» Instructions for the task
Stopping at the line that holds "in an informal, welcoming", repeat the lines below exactly, starting from the very first and including that final line.
=== Section Start ===
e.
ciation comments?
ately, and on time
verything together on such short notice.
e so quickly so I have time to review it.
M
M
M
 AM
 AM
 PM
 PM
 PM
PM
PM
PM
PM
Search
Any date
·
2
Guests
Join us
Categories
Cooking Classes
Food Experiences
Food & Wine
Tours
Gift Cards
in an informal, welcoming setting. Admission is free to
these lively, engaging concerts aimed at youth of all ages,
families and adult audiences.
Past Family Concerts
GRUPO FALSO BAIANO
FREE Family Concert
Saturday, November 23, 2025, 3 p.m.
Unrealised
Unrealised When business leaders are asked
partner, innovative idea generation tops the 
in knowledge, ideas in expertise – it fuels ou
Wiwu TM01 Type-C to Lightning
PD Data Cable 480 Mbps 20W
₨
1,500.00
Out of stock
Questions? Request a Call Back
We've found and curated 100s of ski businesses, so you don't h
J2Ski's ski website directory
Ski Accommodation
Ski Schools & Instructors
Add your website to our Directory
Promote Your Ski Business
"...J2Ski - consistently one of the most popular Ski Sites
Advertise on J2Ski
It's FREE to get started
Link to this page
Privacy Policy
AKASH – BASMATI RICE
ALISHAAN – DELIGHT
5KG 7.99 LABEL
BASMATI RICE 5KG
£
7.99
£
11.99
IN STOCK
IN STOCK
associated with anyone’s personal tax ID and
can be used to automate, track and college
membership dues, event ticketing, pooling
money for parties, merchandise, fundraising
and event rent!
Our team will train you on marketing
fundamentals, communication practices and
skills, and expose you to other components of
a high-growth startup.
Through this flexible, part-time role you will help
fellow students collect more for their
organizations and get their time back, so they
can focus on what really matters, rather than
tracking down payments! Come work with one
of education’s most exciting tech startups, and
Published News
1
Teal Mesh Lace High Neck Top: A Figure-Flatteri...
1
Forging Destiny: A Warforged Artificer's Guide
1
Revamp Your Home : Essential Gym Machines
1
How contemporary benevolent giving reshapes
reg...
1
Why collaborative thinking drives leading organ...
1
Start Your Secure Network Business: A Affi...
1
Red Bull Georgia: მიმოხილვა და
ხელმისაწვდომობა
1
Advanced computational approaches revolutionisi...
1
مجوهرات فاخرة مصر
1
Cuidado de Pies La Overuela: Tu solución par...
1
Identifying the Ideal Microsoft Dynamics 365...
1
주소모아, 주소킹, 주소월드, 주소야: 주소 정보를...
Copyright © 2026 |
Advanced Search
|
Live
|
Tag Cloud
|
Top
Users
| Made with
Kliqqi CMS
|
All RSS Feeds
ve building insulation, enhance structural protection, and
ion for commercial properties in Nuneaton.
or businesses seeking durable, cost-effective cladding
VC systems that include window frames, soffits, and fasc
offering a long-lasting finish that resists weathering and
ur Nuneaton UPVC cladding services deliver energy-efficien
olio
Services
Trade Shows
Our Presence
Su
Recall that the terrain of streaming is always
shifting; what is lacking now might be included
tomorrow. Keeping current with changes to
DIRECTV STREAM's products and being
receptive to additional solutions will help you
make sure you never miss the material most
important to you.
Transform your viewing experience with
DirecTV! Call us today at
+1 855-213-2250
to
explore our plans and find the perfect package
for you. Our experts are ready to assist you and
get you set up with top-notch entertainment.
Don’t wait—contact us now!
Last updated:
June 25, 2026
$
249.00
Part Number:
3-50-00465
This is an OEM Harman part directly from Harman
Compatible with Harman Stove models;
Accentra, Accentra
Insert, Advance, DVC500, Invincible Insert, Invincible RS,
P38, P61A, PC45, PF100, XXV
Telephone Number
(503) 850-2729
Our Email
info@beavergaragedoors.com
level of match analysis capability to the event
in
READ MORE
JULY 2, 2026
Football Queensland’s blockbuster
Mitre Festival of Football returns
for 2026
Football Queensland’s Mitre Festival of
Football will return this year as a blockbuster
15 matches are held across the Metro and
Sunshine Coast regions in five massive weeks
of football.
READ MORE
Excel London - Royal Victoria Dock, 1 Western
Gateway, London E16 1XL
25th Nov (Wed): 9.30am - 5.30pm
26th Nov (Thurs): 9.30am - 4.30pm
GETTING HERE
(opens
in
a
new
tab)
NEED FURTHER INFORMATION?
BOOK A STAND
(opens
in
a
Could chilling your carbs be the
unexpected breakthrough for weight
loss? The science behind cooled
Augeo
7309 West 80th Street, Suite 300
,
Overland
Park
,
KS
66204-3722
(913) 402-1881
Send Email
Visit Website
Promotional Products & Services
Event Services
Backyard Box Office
=== Section End ===
» Exercise result
e.
ciation comments?
ately, and on time
verything together on such short notice.
e so quickly so I have time to review it.
M
M
M
 AM
 AM
 PM
 PM
 PM
PM
PM
PM
PM
Search
Any date
·
2
Guests
Join us
Categories
Cooking Classes
Food Experiences
Food & Wine
Tours
Gift Cards
in an informal, welcoming setting. Admission is free to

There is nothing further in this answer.